EXERCISE MATERIAL section start

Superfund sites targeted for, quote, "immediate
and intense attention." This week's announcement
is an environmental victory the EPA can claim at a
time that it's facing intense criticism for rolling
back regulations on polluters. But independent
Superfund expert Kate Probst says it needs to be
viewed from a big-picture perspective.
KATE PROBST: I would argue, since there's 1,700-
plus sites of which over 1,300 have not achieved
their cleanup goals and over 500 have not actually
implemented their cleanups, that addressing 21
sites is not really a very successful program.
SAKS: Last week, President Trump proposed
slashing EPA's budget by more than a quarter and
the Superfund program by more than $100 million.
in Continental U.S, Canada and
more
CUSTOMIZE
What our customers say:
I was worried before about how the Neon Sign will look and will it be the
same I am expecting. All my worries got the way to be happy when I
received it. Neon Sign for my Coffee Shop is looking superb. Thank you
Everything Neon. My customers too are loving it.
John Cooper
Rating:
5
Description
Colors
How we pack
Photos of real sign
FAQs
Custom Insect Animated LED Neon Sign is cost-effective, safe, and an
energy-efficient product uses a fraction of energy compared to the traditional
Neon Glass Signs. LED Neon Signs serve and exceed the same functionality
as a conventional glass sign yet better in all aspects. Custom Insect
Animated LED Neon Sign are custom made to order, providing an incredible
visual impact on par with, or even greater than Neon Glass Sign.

EXERCISE MATERIAL section end
EXERCISE MATERIAL section start

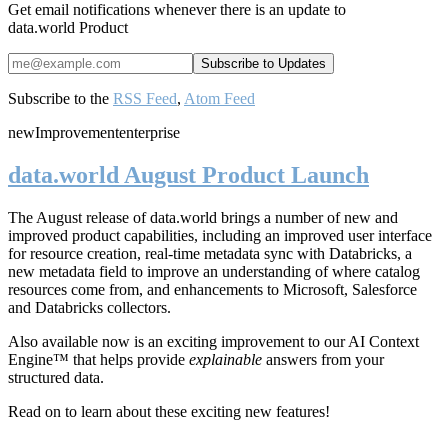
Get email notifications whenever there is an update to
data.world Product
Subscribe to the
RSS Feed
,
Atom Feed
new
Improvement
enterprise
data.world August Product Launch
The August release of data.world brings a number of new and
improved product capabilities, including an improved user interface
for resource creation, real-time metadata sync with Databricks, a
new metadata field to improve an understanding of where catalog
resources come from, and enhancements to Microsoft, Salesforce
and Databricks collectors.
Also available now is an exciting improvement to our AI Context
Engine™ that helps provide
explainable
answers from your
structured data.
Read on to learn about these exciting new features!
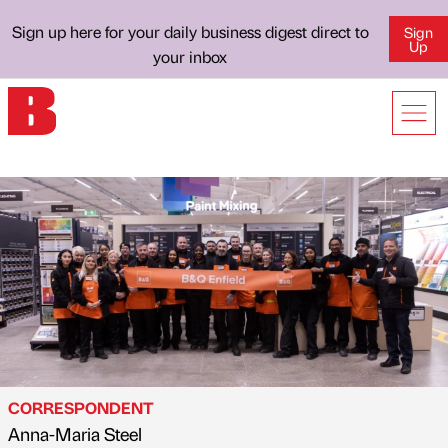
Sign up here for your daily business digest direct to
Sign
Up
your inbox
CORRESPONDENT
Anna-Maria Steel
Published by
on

EXERCISE MATERIAL section end

WHAT IS REQUIRED: Repeat the entries above verbatim, but only from the line that has "This week's announcement" down to the line that has "slashing EPA's budget", inclusive.

TASK RESULT:
and intense attention." This week's announcement
is an environmental victory the EPA can claim at a
time that it's facing intense criticism for rolling
back regulations on polluters. But independent
Superfund expert Kate Probst says it needs to be
viewed from a big-picture perspective.
KATE PROBST: I would argue, since there's 1,700-
plus sites of which over 1,300 have not achieved
their cleanup goals and over 500 have not actually
implemented their cleanups, that addressing 21
sites is not really a very successful program.
SAKS: Last week, President Trump proposed
slashing EPA's budget by more than a quarter and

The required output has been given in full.